■ **Work item**: Could you copy exactly the lines from the start of the records through the one containing "Board index", both included, and leave out the pictures?

■ **Information**:
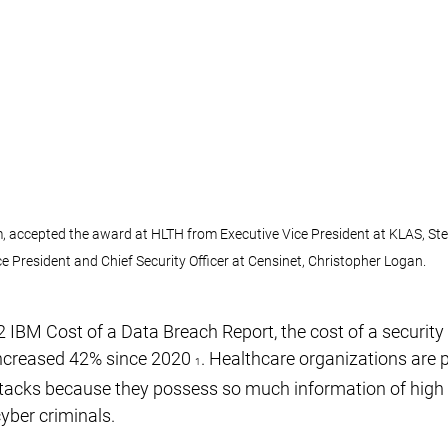
m, accepted the award at HLTH from Executive Vice President at KLAS, Ste
ce President and Chief Security Officer at Censinet, Christopher Logan.
 IBM Cost of a Data Breach Report, the cost of a security 
increased 42% since 2020 
. Healthcare organizations are p
1
ttacks because they possess so much information of high
cyber criminals.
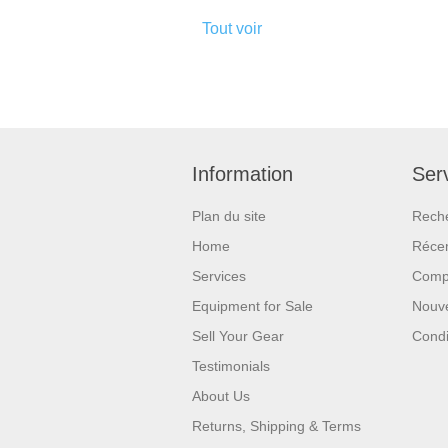
Tout voir
Information
Serv
Plan du site
Rech
Home
Réce
Services
Compa
Equipment for Sale
Nouv
Sell Your Gear
Condi
Testimonials
About Us
Returns, Shipping & Terms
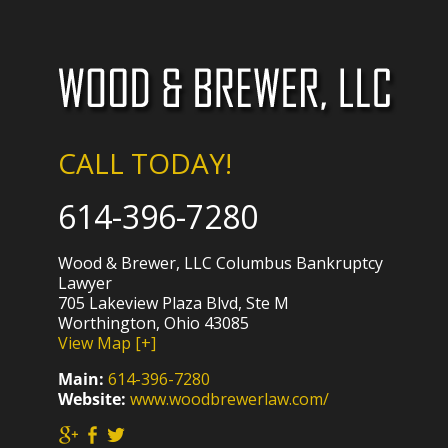
CALL TODAY!
614-396-7280
Wood & Brewer, LLC Columbus Bankruptcy
Lawyer
705 Lakeview Plaza Blvd, Ste M
Worthington, Ohio 43085
View Map [+]
Main:
614-396-7280
Website:
www.woodbrewerlaw.com/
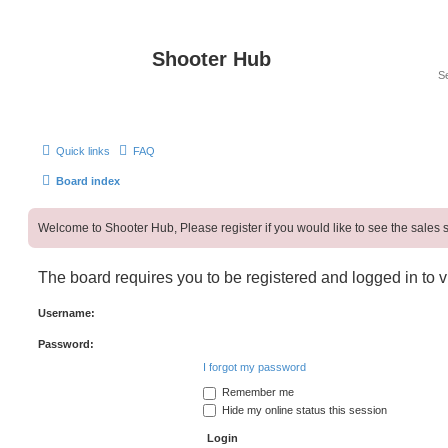
Shooter Hub
Quick links
FAQ
Board index
Welcome to Shooter Hub, Please register if you would like to see the sales s
The board requires you to be registered and logged in to v
Username:
Password:
I forgot my password
Remember me
Hide my online status this session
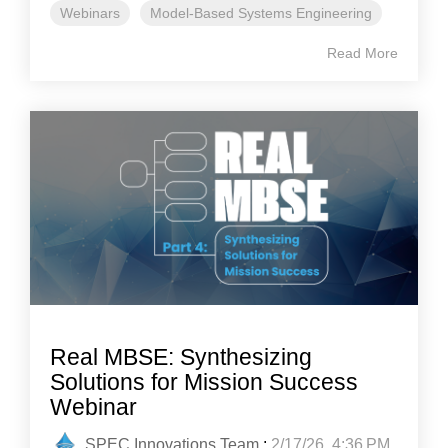
Webinars
Model-Based Systems Engineering
Read More
Real MBSE: Synthesizing
Solutions for Mission Success
Webinar
SPEC Innovations Team
:
2/17/26, 4:36 PM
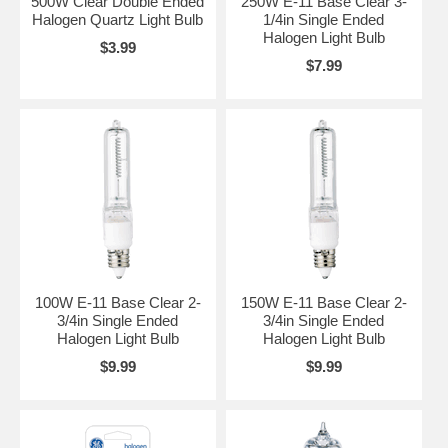
500W Clear Double Ended
250W E-11 Base Clear 3-
Halogen Quartz Light Bulb
1/4in Single Ended
Halogen Light Bulb
$3.99
$7.99
100W E-11 Base Clear 2-
150W E-11 Base Clear 2-
3/4in Single Ended
3/4in Single Ended
Halogen Light Bulb
Halogen Light Bulb
$9.99
$9.99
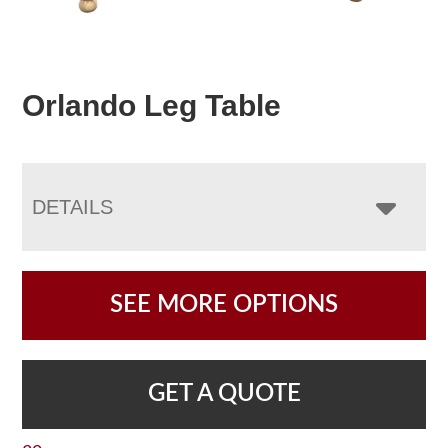
Orlando Leg Table
DETAILS
SEE MORE OPTIONS
GET A QUOTE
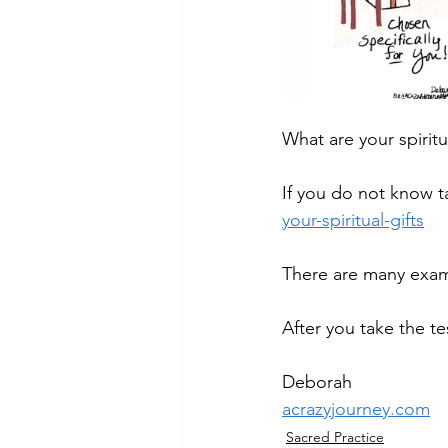
What are your spiritua
If you do not know tak
your-spiritual-gifts
There are many examp
After you take the t
Deborah
acrazyjourney.com
Sacred Practice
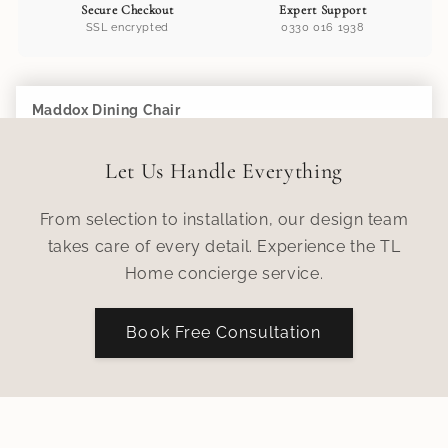
Secure Checkout
Expert Support
SSL encrypted
0330 016 1938
Maddox Dining Chair
Add to Cart
£305.00
Let Us Handle Everything
From selection to installation, our design team
takes care of every detail. Experience the TL
Home concierge service.
Book Free Consultation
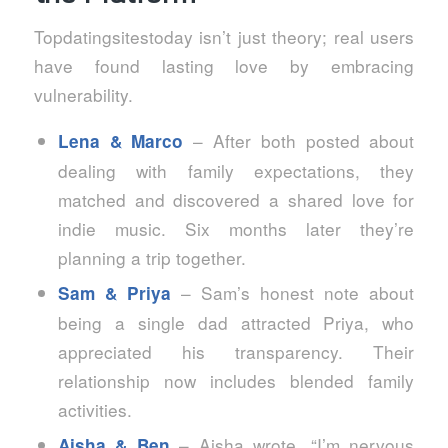
Topdatingsitestoday isn’t just theory; real users
have found lasting love by embracing
vulnerability.
– After both posted about
Lena & Marco
dealing with family expectations, they
matched and discovered a shared love for
indie music. Six months later they’re
planning a trip together.
– Sam’s honest note about
Sam & Priya
being a single dad attracted Priya, who
appreciated his transparency. Their
relationship now includes blended family
activities.
– Aisha wrote, “I’m nervous
Aisha & Ben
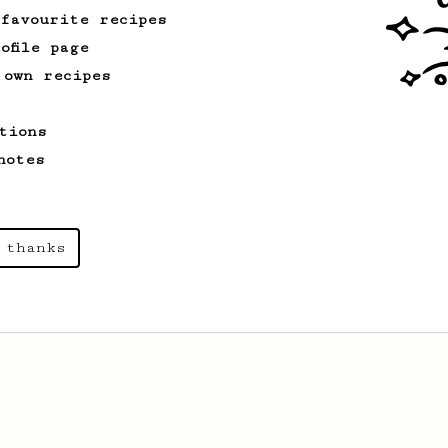
 favourite recipes
ofile page
 own recipes
tions
notes
 thanks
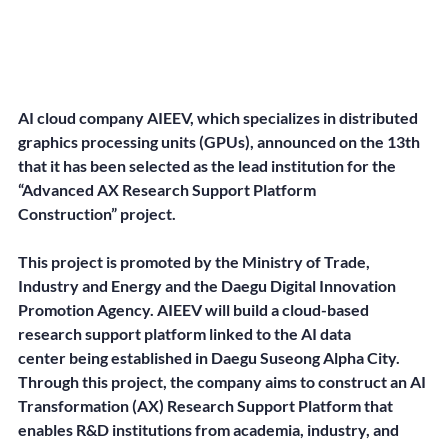
AI cloud company AIEEV, which specializes in distributed 
graphics processing units (GPUs), announced on the 13th 
that it has been selected as the lead institution for the 
“Advanced AX Research Support Platform 
Construction” project.
This project is promoted by the Ministry of Trade, 
Industry and Energy and the Daegu Digital Innovation 
Promotion Agency. AIEEV will build a cloud-based 
research support platform linked to the AI data 
center being established in Daegu Suseong Alpha City. 
Through this project, the company aims to construct an AI 
Transformation (AX) Research Support Platform that 
enables R&D institutions from academia, industry, and 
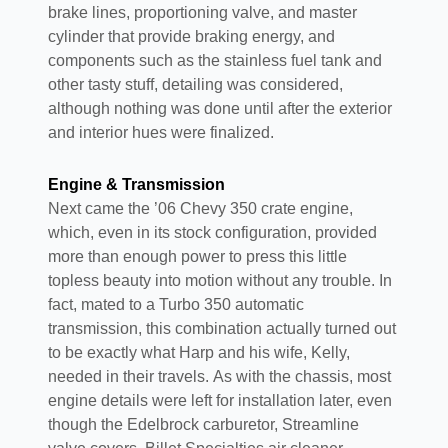
brake lines, proportioning valve, and master
cylinder that provide braking energy, and
components such as the stainless fuel tank and
other tasty stuff, detailing was considered,
although nothing was done until after the exterior
and interior hues were finalized.
Engine & Transmission
Next came the ’06 Chevy 350 crate engine,
which, even in its stock configuration, provided
more than enough power to press this little
topless beauty into motion without any trouble. In
fact, mated to a Turbo 350 automatic
transmission, this combination actually turned out
to be exactly what Harp and his wife, Kelly,
needed in their travels. As with the chassis, most
engine details were left for installation later, even
though the Edelbrock carburetor, Streamline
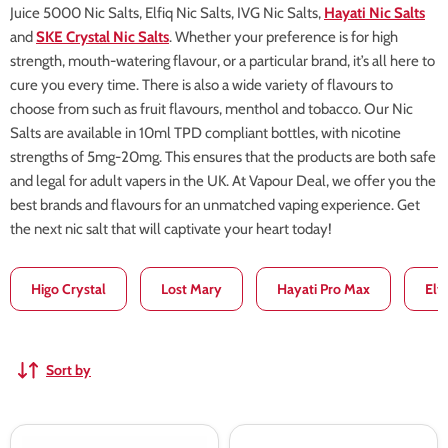
Juice 5000 Nic Salts, Elfiq Nic Salts, IVG Nic Salts,
Hayati Nic Salts
and
SKE Crystal Nic Salts
. Whether your preference is for high
strength, mouth-watering flavour, or a particular brand, it’s all here to
cure you every time. There is also a wide variety of flavours to
choose from such as fruit flavours, menthol and tobacco. Our Nic
Salts are available in 10ml TPD compliant bottles, with nicotine
strengths of 5mg-20mg. This ensures that the products are both safe
and legal for adult vapers in the UK. At Vapour Deal, we offer you the
best brands and flavours for an unmatched vaping experience. Get
the next nic salt that will captivate your heart today!
Higo Crystal
Lost Mary
Hayati Pro Max
Elf
Sort by
VGOD
VGOD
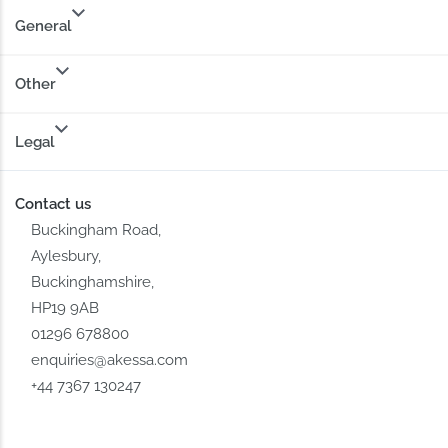
General
Other
Legal
Contact us
Buckingham Road,
Aylesbury,
Buckinghamshire,
HP19 9AB
01296 678800
enquiries@akessa.com
+44 7367 130247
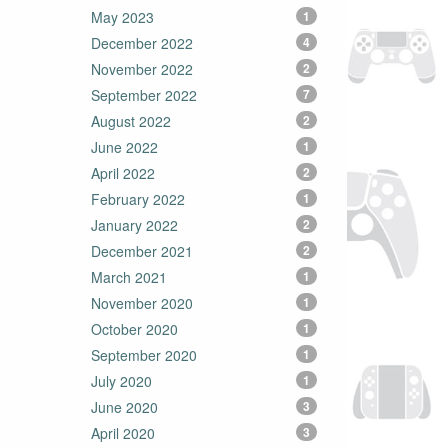
May 2023
1
December 2022
4
November 2022
2
September 2022
7
August 2022
2
June 2022
1
April 2022
2
February 2022
1
January 2022
2
December 2021
2
March 2021
1
November 2020
1
October 2020
1
September 2020
1
July 2020
1
June 2020
3
April 2020
3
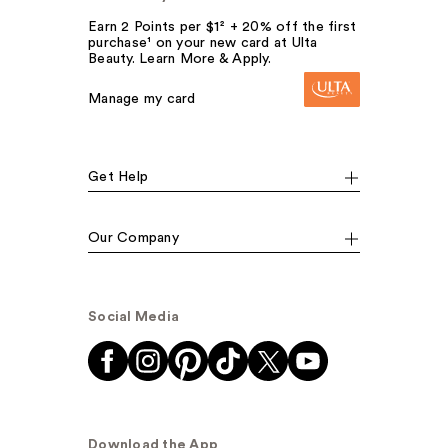
Earn 2 Points per $1² + 20% off the first
purchase¹ on your new card at Ulta
Beauty. Learn More & Apply.
Manage my card
Get Help
Our Company
Social Media
Download the App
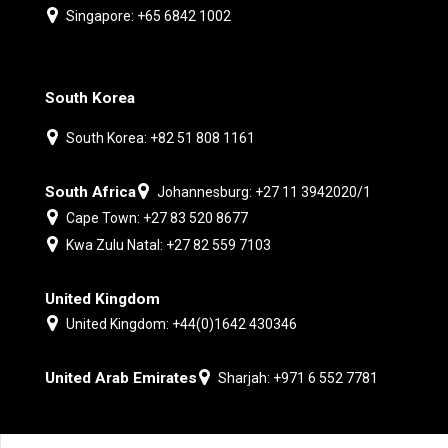
Singapore: +65 6842 1002
South Korea
South Korea: +82 51 808 1161
South Africa
Johannesburg: +27 11 3942020/1
Cape Town: +27 83 520 8677
Kwa Zulu Natal: +27 82 559 7103
United Kingdom
United Kingdom: +44(0)1642 430346
United Arab Emirates
Sharjah: +971 6 552 7781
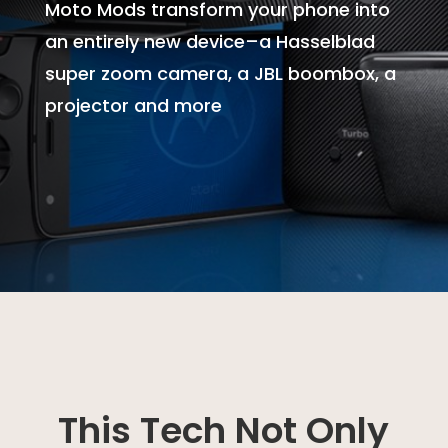
Moto Mods transform your phone into
an entirely new device–a Hasselblad
super zoom camera, a JBL boombox, a
projector and more
This Tech Not Only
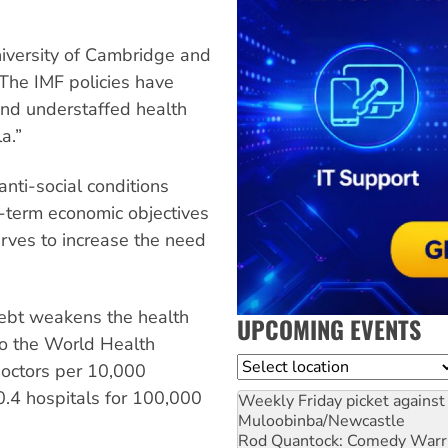
niversity of Cambridge and
“The IMF policies have
and understaffed health
a.”
nti-social conditions
rt-term economic objectives
erves to increase the need
debt weakens the health
UPCOMING EVENTS
to the World Health
Location
doctors per 10,000
.4 hospitals for 100,000
Weekly Friday picket against 
Muloobinba/Newcastle
Rod Quantock: Comedy Warr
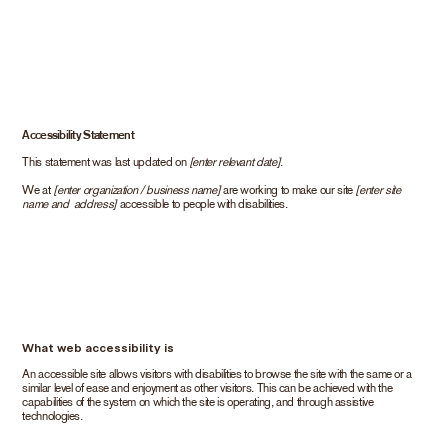
Accessibility Statement
This statement was last updated on
[enter relevant date]
.
We at
[enter organization / business name]
are working to make our site
[enter site
name and address]
accessible to people with disabilities.
What web accessibility is
An accessible site allows visitors with disabilities to browse the site with the same or a
similar level of ease and enjoyment as other visitors. This can be achieved with the
capabilities of the system on which the site is operating, and through assistive
technologies.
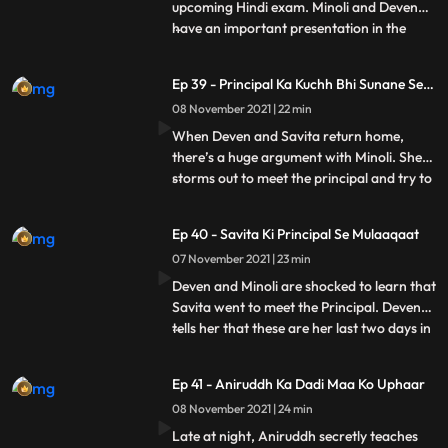
upcoming Hindi exam. Minoli and Deven
have an important presentation in the
...
office. At home, Sangeeta shows a news
clip to Savita showing that there is a terror
Ep 39 - Principal Ka Kuchh Bhi Sunane Se
attack about to happen on Mumbai. She
Inkaar
08 November 2021 | 22 min
refuses to let Ani go for his exam and tries
calling Minoli and De
When Deven and Savita return home,
there’s a huge argument with Minoli. She
storms out to meet the principal and try to
...
sort things out. Ani locks himself in his
room. He doesn’t answer Minoli’s calls.
Ep 40 - Savita Ki Principal Se Mulaaqaat
Ani’s principal doesn’t believe Minoli and
07 November 2021 | 23 min
humiliates her. She refuses to let him sit for
the exam
Deven and Minoli are shocked to learn that
Savita went to meet the Principal. Deven
tells her that these are her last two days in
...
the house and begs her to not cause any
more problems. Minoli is glad to get a call
Ep 41 - Aniruddh Ka Dadi Maa Ko Uphaar
from the principal saying that he can take
08 November 2021 | 24 min
the exam again, and thinks it’s because of
Late at night, Aniruddh secretly teaches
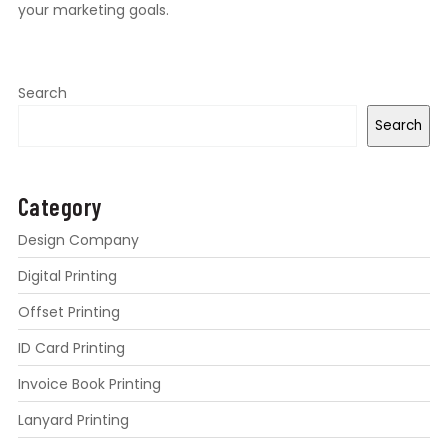
your marketing goals.
Search
Search
Category
Design Company
Digital Printing
Offset Printing
ID Card Printing
Invoice Book Printing
Lanyard Printing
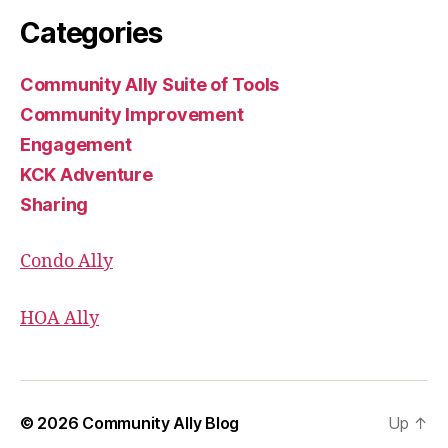
Categories
Community Ally Suite of Tools
Community Improvement
Engagement
KCK Adventure
Sharing
Condo Ally
HOA Ally
© 2026
Community Ally Blog
Up
↑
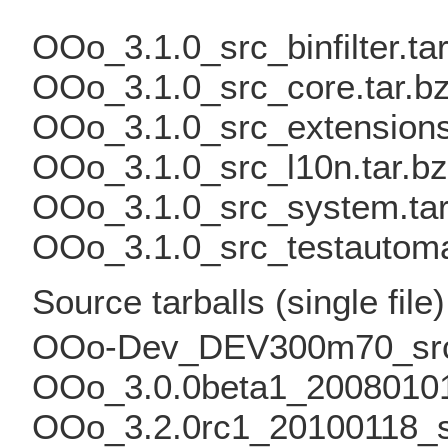
OOo_3.1.0_src_binfilter.ta
OOo_3.1.0_src_core.tar.b
OOo_3.1.0_src_extensions
OOo_3.1.0_src_l10n.tar.b
OOo_3.1.0_src_system.tar
OOo_3.1.0_src_testautomat
Source tarballs (single file)
OOo-Dev_DEV300m70_src.
OOo_3.0.0beta1_20080101
OOo_3.2.0rc1_20100118_sr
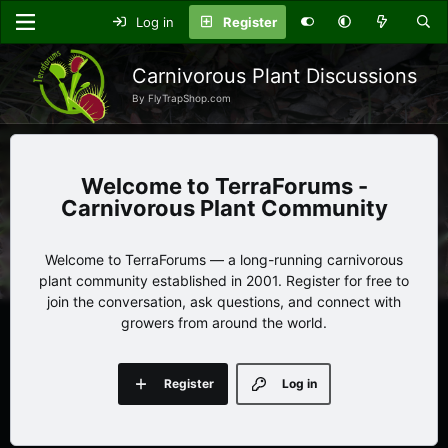
Log in
Register
Carnivorous Plant Discussions
By FlyTrapShop.com
TerraForums -
Carnivorous Plant Community
Welcome to TerraForums — a long-running carnivorous
plant community established in 2001. Register for free to
join the conversation, ask questions, and connect with
growers from around the world.
Register
Log in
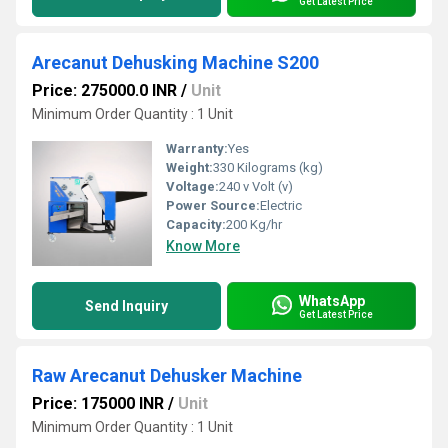
Get Latest Price
Arecanut Dehusking Machine S200
Price: 275000.0 INR
/
Unit
Minimum Order Quantity : 1 Unit
Warranty:
Yes
Weight:
330 Kilograms (kg)
Voltage:
240 v Volt (v)
Power Source:
Electric
Capacity:
200 Kg/hr
Know More
WhatsApp
Send Inquiry
Get Latest Price
Raw Arecanut Dehusker Machine
Price: 175000 INR
/
Unit
Minimum Order Quantity : 1 Unit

■ **Exercise response**:
m, accepted the award at HLTH from Executive Vice President at KLAS, Ste
ce President and Chief Security Officer at Censinet, Christopher Logan.
 IBM Cost of a Data Breach Report, the cost of a security 
increased 42% since 2020 
. Healthcare organizations are p
1
ttacks because they possess so much information of high
cyber criminals.
Tout voir
Information
Serv
Plan du site
Rech
Home
Réce
Services
Compa
Equipment for Sale
Nouv
Sell Your Gear
Condi
Testimonials
About Us
Returns, Shipping & Terms
CALL TODAY!
614-396-7280
Wood & Brewer, LLC Columbus Bankruptcy
Lawyer
705 Lakeview Plaza Blvd, Ste M
Worthington, Ohio 43085
View Map [+]
Main:
614-396-7280
Website:
www.woodbrewerlaw.com/
Shooter Hub
Quick links
FAQ
Board index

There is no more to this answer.